It's dark and hell is hot, but at least we have DMX's "Rudolph The Red-Nosed Reindeer"

Everything is awful and it’s Christmas, when the free-floating anxieties of the year are only compounded by the forced merriment of the season and, especially, the empty cheer of Christmas music. With a few exceptions, most Christmas music is also terrible, an assemblage of saccharine, nostalgic platitudes crafted by mercenary songwriters for dead or dying pop stars to croon listlessly over jingling sleigh bells to score an easy radio hit—the narcotized AM sound of them long since rendered bitterly ironic through so many comic juxtapositions in movies and in real life, today most readily evoking families staring at each other in Xanaxed silence and the barely suppressed rage of aggravated mall shoppers.
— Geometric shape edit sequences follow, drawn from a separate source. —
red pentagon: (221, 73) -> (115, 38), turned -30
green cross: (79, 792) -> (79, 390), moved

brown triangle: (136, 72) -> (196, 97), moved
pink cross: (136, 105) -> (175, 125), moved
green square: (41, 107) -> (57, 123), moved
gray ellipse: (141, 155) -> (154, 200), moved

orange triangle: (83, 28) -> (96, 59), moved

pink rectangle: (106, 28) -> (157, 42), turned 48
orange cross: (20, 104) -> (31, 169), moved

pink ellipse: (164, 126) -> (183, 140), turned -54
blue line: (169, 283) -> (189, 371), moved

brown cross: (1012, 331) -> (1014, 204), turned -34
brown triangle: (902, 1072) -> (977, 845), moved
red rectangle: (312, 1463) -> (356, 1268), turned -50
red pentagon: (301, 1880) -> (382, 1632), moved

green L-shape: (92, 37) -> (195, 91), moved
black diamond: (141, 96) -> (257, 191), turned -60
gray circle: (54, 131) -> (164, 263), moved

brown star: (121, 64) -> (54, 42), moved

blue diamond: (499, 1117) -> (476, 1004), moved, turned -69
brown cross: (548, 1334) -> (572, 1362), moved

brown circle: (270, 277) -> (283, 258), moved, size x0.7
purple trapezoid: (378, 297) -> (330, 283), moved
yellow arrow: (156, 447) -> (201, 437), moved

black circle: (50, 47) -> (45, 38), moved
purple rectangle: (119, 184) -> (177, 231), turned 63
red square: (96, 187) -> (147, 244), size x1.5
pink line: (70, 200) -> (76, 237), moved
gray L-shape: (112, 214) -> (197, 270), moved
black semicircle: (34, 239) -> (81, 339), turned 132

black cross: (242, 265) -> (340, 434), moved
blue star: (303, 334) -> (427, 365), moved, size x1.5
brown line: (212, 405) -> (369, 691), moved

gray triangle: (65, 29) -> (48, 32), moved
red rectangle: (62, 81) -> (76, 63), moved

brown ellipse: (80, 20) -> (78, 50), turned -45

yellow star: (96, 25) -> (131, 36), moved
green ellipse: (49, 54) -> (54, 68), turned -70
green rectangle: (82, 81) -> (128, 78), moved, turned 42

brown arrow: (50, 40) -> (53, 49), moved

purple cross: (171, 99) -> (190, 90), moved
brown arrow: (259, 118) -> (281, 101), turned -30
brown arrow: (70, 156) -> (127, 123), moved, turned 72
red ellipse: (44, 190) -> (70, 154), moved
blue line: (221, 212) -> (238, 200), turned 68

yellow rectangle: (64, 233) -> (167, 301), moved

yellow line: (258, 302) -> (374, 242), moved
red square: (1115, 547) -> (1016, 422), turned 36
Not Darlene Love’s “Christmas (Baby Please Come Home),” of course. That one still rules. And not DMX’s “Rudolph The Red-Nosed Reindeer” either. This can stay, too.
DMX first dropped his version of the old Johnny Marks/GeneAutry classic during a 2012 radio interview, the clip of which immediately went viral and became a staple of my personal Christmas playlist. I watch it every year, as a way of counteracting the six straight hours of Josh Groban’s “O Holy Night” I have to listen to at my mother-in-law’s.